Stored data entries:
Content starts

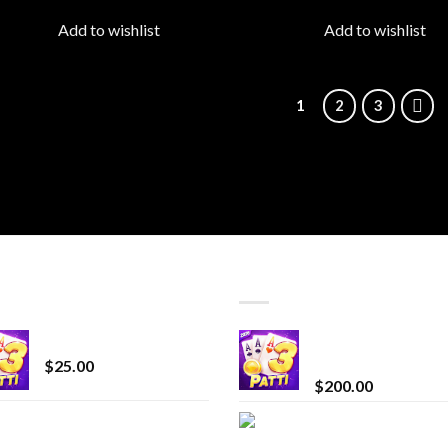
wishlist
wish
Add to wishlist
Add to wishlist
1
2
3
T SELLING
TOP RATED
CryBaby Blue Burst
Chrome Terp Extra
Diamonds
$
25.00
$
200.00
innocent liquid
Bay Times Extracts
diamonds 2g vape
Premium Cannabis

Content ends
Content starts

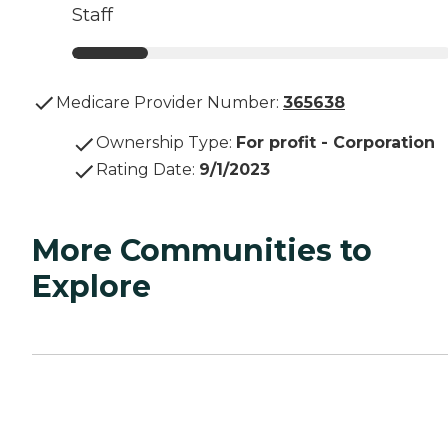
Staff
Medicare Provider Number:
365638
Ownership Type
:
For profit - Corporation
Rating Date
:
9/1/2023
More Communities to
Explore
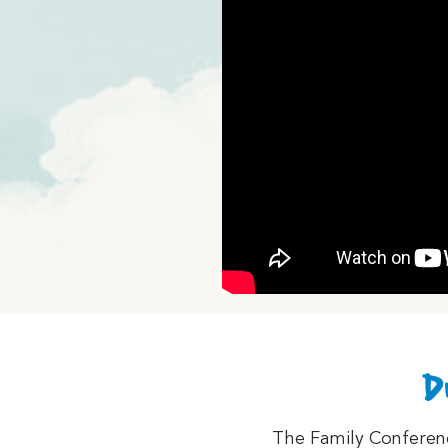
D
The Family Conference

Content ends

What is required: For this task, write out exactly the lines of the entries above, starting at the line with "Bay Times Extracts" and ending at the line with "Premium Cannabis", both included, and no others.

Result for this exercise:
Bay Times Extracts
diamonds 2g vape
Premium Cannabis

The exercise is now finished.